Questa frase di Roberto Saviano dell’interessante Zero Zero Zero ci introduce al dibattito sul narcotraffico che modererò mercoledì 30 aprile al Festival Internazionale del Giornalismo di Perugia: http://www.festivaldelgiornalismo.com/programme/2014/coca-rosso-sangue
A discutere di questo tema (che ci tocca davvero da vicino) il fotografo spagnolo Edu Ponces e la giornalista di Avvenire Lucia Capuzzi che alla narcoguerra messicana ha dedicato un libro, recensito qualche mese fa:

Messico, la narcoguerra che ci riguarda da vicino


Saviano nel suo ultimo testo dedicato all’oro bianco (“Non esiste investimento finanziario al mondo che frutti come investire nella cocaina. (…) La cocaina è un bene rifugio. (…) Si vende più facilmente dell’oro e i suoi ricavi possono superare quelli del petrolio) dedica molto spazio al cartelli messicani che hanno ormai preso il posto di quelli colombiani, alleandosi sempre con la feccia di casa nostra: la ‘ndrangheta.
I narcotrafficanti messicani sono avvantaggiati dall’essere vicino agli States che attraggono polvere bianca e migranti: “È un colabrodo il confine tra Messico e Stati Uniti, il maggiore consumatore al mondo della sostanza bianca.

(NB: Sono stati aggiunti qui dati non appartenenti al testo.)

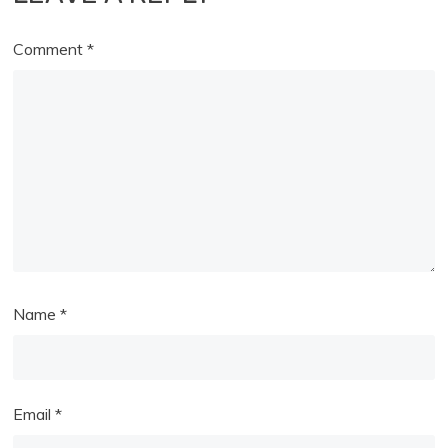
Comment
*
Name
*
Email
*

Non c’è un attimo che qualcuno non l’attraversi con la coca nei pannolini del poppante o nella torta portata dalla nonna ai nipotini. Circa venti milioni di persone vi passano ogni anno, più di qualsiasi altra frontiera del pianeta. Gli statunitensi riescono a controllare al massimo un terzo degli oltre tremila chilometri di recinzione, elicotteri, sistemi infrarossi. Tutto questo non ferma nemmeno il flusso di clandestini che rischiano la morte nei deserti e ingrassano i coyotes, i contrabbandieri di esseri umani controllati dai cartelli messicani. Ha anzi creato una doppia fonte di guadagno: se non hai i millecinquecento-duemila dollari per pagare il coyote, puoi sdebitanti infilando La coca nel bagaglio. Impossibile controllare tutte le persone, le auto, le moto, i camion, i pullman gran turismo che fanno la coda ai quarantacinque varchi ufficiali”.

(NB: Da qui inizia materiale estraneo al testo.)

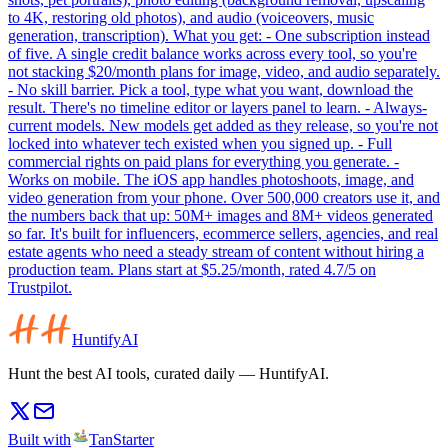
to 4K, restoring old photos), and audio (voiceovers, music
generation, transcription). What you get: - One subscription instead
of five. A single credit balance works across every tool, so you're
not stacking $20/month plans for image, video, and audio separately.
- No skill barrier. Pick a tool, type what you want, download the
result. There's no timeline editor or layers panel to learn. - Always-
current models. New models get added as they release, so you're not
locked into whatever tech existed when you signed up. - Full
commercial rights on paid plans for everything you generate. -
Works on mobile. The iOS app handles photoshoots, image, and
video generation from your phone. Over 500,000 creators use it, and
the numbers back that up: 50M+ images and 8M+ videos generated
so far. It's built for influencers, ecommerce sellers, agencies, and real
estate agents who need a steady stream of content without hiring a
production team. Plans start at $5.25/month, rated 4.7/5 on
Trustpilot.
HuntifyAI
Hunt the best AI tools, curated daily — HuntifyAI.
Built with
TanStarter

La soluzione che Saviano propone nelle ultime pagine del suo libro per ovviare a questa drammatica crisi (quasi totalmente ignorata dall’agenda setting, del giornalismo e della politica) è la legalizzazione della droga, perché “va a colpire là dove la cocaina trova il suo terreno fertile, nella legge economica della domanda e dell’offerta: prosciugando la richiesta tutto ciò che sta a monte avvizzirebbe come un fiore privato dell’acqua”.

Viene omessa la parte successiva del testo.